The Tibetan Parliament in Exile (TPiE)
- It is officially the Parliament of the Central Tibetan Administration.
- It is the unicameral and highest legislative organ of the Central Tibetan Administration, the government-in-exile of the Tibet Autonomous Region of China.
- It was established and is based in Dharamshala.
- The creation of this democratically elected body has been one of the major changes that the 14th Dalai Lama brought about in his efforts to introduce a democratic system of administration.
- The Tibetan Parliament in Exile is headed by a Speaker and a Deputy Speaker, who are elected by the members amongst themselves.
- Any Tibetan who has reached the age of 25 has the right to contest elections to the parliament.
- The elections are held every five years and any Tibetan who has reached the age of 18 is entitled to vote.
- Sessions of the parliament are held twice every year, with an interval of six months between the sessions.
India’s Tibet policy
- Simla convention: For centuries, Tibet was India’s actual neighbour, and in 1914, it was Tibetan representatives, along with the Chinese that signed the Simla convention with British India that delineated boundaries.
- Most of India’s boundaries and the 3500km LAC is with the Tibetan Autonomous Region, and not the rest of China.
- China’s full accession of Tibet in 1950: China repudiated the convention and the McMahon line that divided the two countries. And in 1954, India signed an agreement with China, agreeing to trading terms on what it called the “Tibet region of China”.
- In 1959, when the Dalai Lama fled to India, PM Nehru gave him and Tibetan refugee’s shelter, and they set up the Tibetan government in exile, which continues to hold elections.
- But the official Indian policy is that the Dalai Lama is a spiritual leader, and the Tibetan community in India, with more than a lakh exiles, is not allowed to undertake any political activity.

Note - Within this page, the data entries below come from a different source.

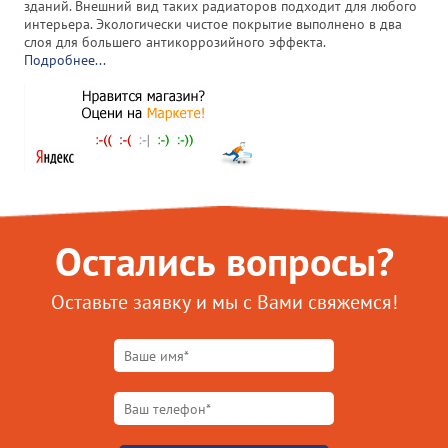
зданий. Внешний вид таких радиаторов подходит для любого
интерьера. Экологически чистое покрытие выполнено в два
слоя для большего антикоррозийного эффекта.
Подробнее...
Остались вопросы?
Оставьте заявку и мы с Вами свяжемся!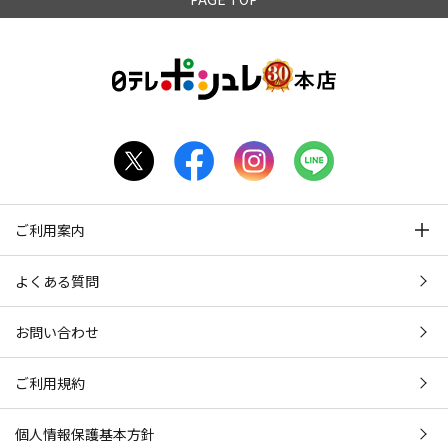
ご利用案内
よくある質問
お問い合わせ
ご利用規約
個人情報保護基本方針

Recent changes and Shift in the Policy
- Changes in Tibet itself: Over the past few decades, the Chinese government has moved to change Tibet in many ways. From pouring in investment, infrastructure projects, to pouring in Han or mainland Chinese, in an effort to Sinicize the population.
- There’s Chinese dams on the upper riparian areas of the Brahmaputra, and construction of Tibetan villages along the LAC, particularly along Arunachal Pradesh boundary, which can prove to be a future flashpoint aimed at bolstering Chinese claims of territory.

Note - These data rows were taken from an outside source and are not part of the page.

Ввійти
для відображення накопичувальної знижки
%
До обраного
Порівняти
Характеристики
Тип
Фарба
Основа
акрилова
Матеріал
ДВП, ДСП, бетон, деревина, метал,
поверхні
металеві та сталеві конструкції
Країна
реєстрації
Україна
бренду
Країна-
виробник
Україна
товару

- Tibetan Militia groups: As India-China tensions grow and turn violent after the Galwan deaths, China has begun to raise Tibetan Militia groups, while the Indian Army trains the Tibetan Special Frontier Force, which could lead to the frightening albeit unlikely spectre of Tibetans on both sides fighting each other at some point in the future.
- Citizenship to Tibetans: There is then the question over the future of the Tibetan community in India that the government doesn’t give citizenship to Tibetans born in India after the cut-off year of 1987, leaving the youth of the community completely in limbo, living in segregated communes in different parts of India.
- Role of US: the US has also increased its role, by accepting more Tibetan refugees, with an estimated 30,000 now residing there. Most prominently, the Karmapa Lama, the head of the Karma Kagyu sect, who took Dominican citizenship, also resides permanently in the US now.
- The larger question is over the succession to the 86-year-old Dalai Lama, who has been not only the spiritual leader and the leader of the Gelugpa sect of Tibetan Buddhism, but the political leader of the community worldwide.